LAS VEGAS -- Hundreds of Nevadans are at work installing 80,000 solar panels near Primm, Nevada. The new solar power plant is set to power thousands of Nevada homes.
The sound of power drills and hammers are rarely heard in southern Nevada since the economy soured and most construction came to a halt. But one can hear those sounds loud and clear at the Silver State North Solar project which will eventually produce enough electricity to power more than 8,000 Nevada homes.
Two-thirds of the 250 workers on the site are from Nevada's IBEW union halls. Secretary of the Interior Ken Salazar greeted the workers Tuesday and reminded them of the importance of this particular job.
"First Solar has won this race with the Chinese here and that's because they're able to manufacture the thin-film technology that they have here in a way that is cost competitive," Salazar said.
"It will be the largest solar photovoltaic project in Nevada by a factor of three," First Solar Vice President Frank Derosa said.
There are already plans for expansion that include designs to build a neighboring solar plant within a few years.
"Right now, 15 percent of our energy has to come from renewable's. That's the case for 2011 and 2012. That grows to 25 percent by 2025," said NV Energy CEO Michael Yackira.

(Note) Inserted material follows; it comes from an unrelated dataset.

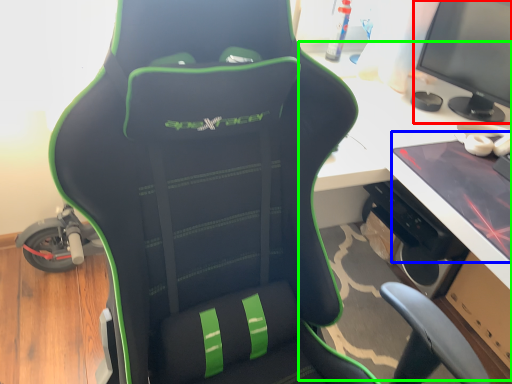 Question: Based on their relative distances, which object is farther from computer monitor (highlighted by a red box)? Choose from laptop (highlighted by a blue box) and computer desk (highlighted by a green box).

Choices:
 (A) laptop
 (B) computer desk

Answer: (A) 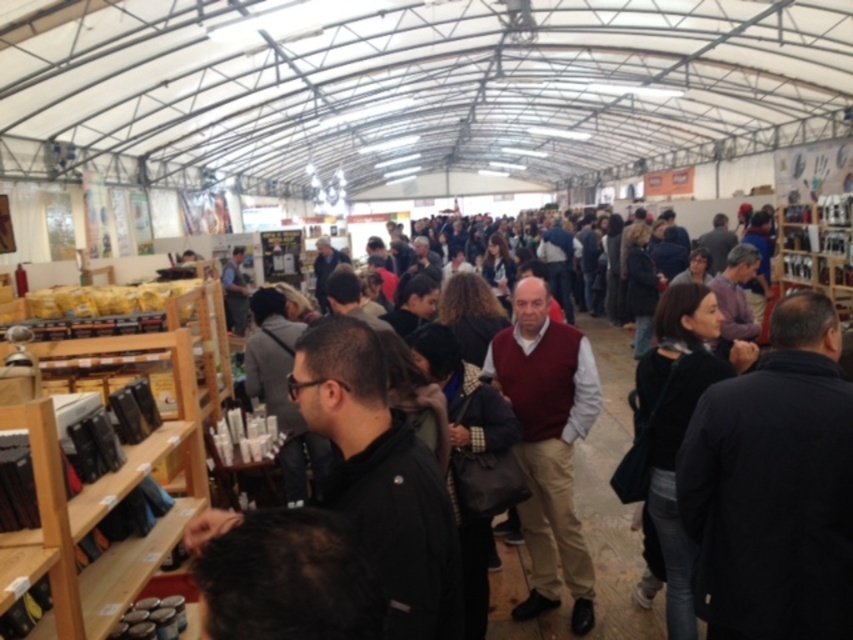 You are standing at the point marked by the coordinate point (125, 467) in the market. Which direction should you move to reach the wooden shelves at left?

"The Congressional delegation should embark on developing a long-term energy policy that supports this kind of energy because this is what will bring energy independence to the United States of America. We know we can do it; the question is whether Washington has the will to get it done," Salazar said.
Green energy is more expensive to produce because it doesn't cause pollution. As a result, the green energy charges on NV Energy bills will remain.
First Solar does receive a 30 percent federal investment tax credit until the end of 2016. It drops down to 10 percent after that. Senator Reid's office said the project was possible after the senator fast-tracked the use of federal BLM land for solar power. The plant will be running at the end of 2011.